As the mystery unfolds, Dark Money also takes us to Wisconsin, where dark money has assaulted an unexpected branch of government. And we go to Washington, DC, to the Federal Elections Commission, where Ann Ravel, the Obama-appointed chair of the FEC, has resigned in disgust after Republican commissioners have blocked all enforcement of federal campaign finance regulation. (Disclosure: I have worked with Silicon Valley native Ravel in my day job.)
Here are some of Dark Money’s most disturbing revelations:
- While it’s bad enough that we don’t know the extent of wealthy Americans like the Koch Brothers trying to buy elections, neither do we know about the secret election participation of FOREIGN players.
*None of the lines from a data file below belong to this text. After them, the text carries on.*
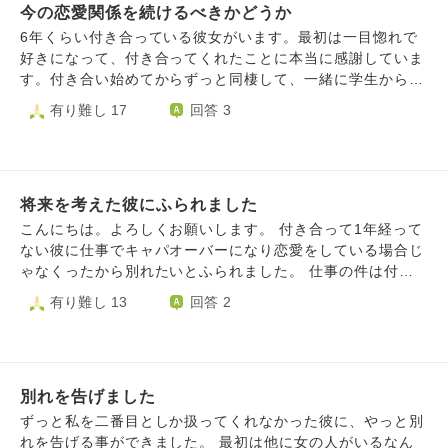
今の恋愛関係を続けるべきかどうか
たりしている中で、息子に「どこに行ってたの！！」と悲痛
に言われました。仕事の時は何も言わないのに、感じるもの
6年くらい付き合っている彼女がいます。最初は一目惚れで
があるのでしょうか。 彼氏は全く悪くないのに、私ばかり
好きになって、付き合ってくれたことに本当に感謝していま
が頑張って、なんで支えてくれないんだろうと思い、その場
す。付き合い始めてからずっと同棲して、一緒に学生から社
で「もう続けられない。しんどい」とラインしてしまいまし
会人になって、今まで過ごしてきました。 でも、時間が経
有り難し 17
回答 3
た。でも「ゆっくりまた会おう。待ってるから。」と言われ
つにつれて好きな気持ちはだんだん薄くなって、今では彼女
ました。私はなぜかそのラインの返事が冷たく他人のように
がいることが習慣みたいになり、依存しているようにも感じ
感じてしまい、抑えていた感情がどんどん溢れてしまい、も
ます。嫌いじゃないけど、特別に好きという気持ちもなくな
う無理だというラインを翌日もずっとしてしまいました。私
ってきて、この恋愛を続ける意味が分からなくなってきまし
は別れるつもりなんてなかったのに、そのまま別れてしまい
将来を考えた彼にふられました
た。嫌いなわけでもないのに、なぜか苦しいです。別れるべ
ました。ずっと優しかったし、まだ会って１ヶ月なのに高級
きかどうか、ずっと考えてしまいます。どう選んでも苦しい
こんにちは。よろしくお願いします。 付き合って1年経って
な素敵なお誕生日プレゼントまで贈ってくれて「ずっと一緒
です。彼女を傷つけたくありません。 この気持ちは正直に
ない彼に仕事でキャパオーバーになり恋愛をしている場合じ
に歩みたい」と言ってくれていました。なんでその時私黙っ
彼女にも相談しました。彼女は「あなたの意思を尊重する」
ゃなくったから別れたいとふられました。 仕事の件は付き
てたのでしょうか。私も同じ気持ちなのに。。。 彼からは
と言ってくれました。でも、自分が本当はどう思っているの
合った当初から聞いておりどちらかというと前向きな話とし
有り難し 13
回答 2
最後にやっと気持ちを出してくれて「気持ちを話してくれな
か分からず、後悔するような決断はしたくないと思っていま
て聞いていました。 お互いの将来を見据え同棲や生活する
いなら伝わらない。私のしたことは残酷だ」と書かれてい
す。
上で必要な事も話し合い準備して、私も仕事を辞めるつもり
て、そのままブロックされました。私はやっと我にかえり、
でいました。 7月以降会っておらず落ち着いたら会おうねと
結婚相談所の人にもう１度会いたいことと、結婚に向かいた
私も前向きに考えていたのですが、結局電話でお別れを突然
いことを伝えましたが、彼は所属の結婚相談所の連絡すら反
別れを告げました
告げられ、なぜこうなる前に相談してくれなかったのか、無
応していないようです。メッセージだけでも読んでいるのか
責任すぎないかという怒りと、あんなに信用できる人なのに
ずっと私を二番目としか扱ってくれなかった彼に、やっと別
どうかもわかりません。でも断ることもしてこない理由がわ
裏切られたような思いで別れには今も納得がいっておりませ
れを告げる事ができました。 最初は他に女の人がいるなん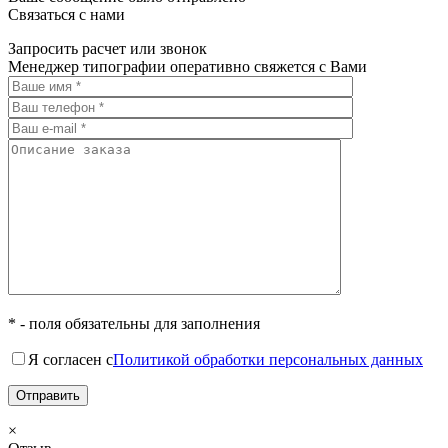
Связаться с нами
Запросить расчет или звонок
Менеджер типографии оперативно свяжется с Вами
* - поля обязательны для заполнения
Я согласен с
Политикой обработки персональных данных
×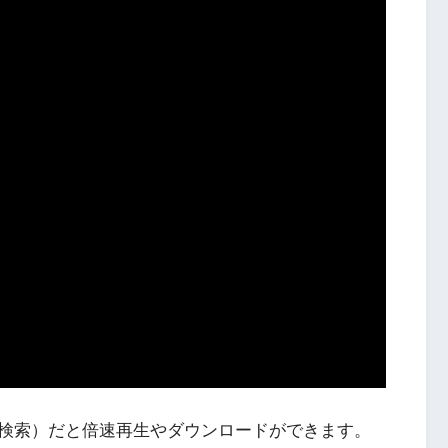
検索）だと倍速再生やダウンロードができます。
- Dark Money sources are not stopping at trying to buy legislators and governors, but are also trying to take over state supreme courts!
And just when we need MORE scrutiny of the attempts to buy the legislative and judicial branches of state governments, we are witnessing the death of statehouse journalism.
In one particularly nasty nugget, we witness GOP FEC Commissioner Don McGahn unashamedly grinding the FEC’s gears of enforcement to a stop. Today, McGahn is the Trump White House Counsel, with major responsibility for the Supreme Court nomination of Brett Kavanagh.
Dark Money keeps us on the edges of our seats throughout and culminates in a real-life courtroom drama.
I attended the sold-out Bay Area premiere of Dark Money, co-sponsored by Silicon Valley’s Cinema Club and by Santa Clara County. Both Ann Ravel and John S. Adams appeared at the post-screening Q&A.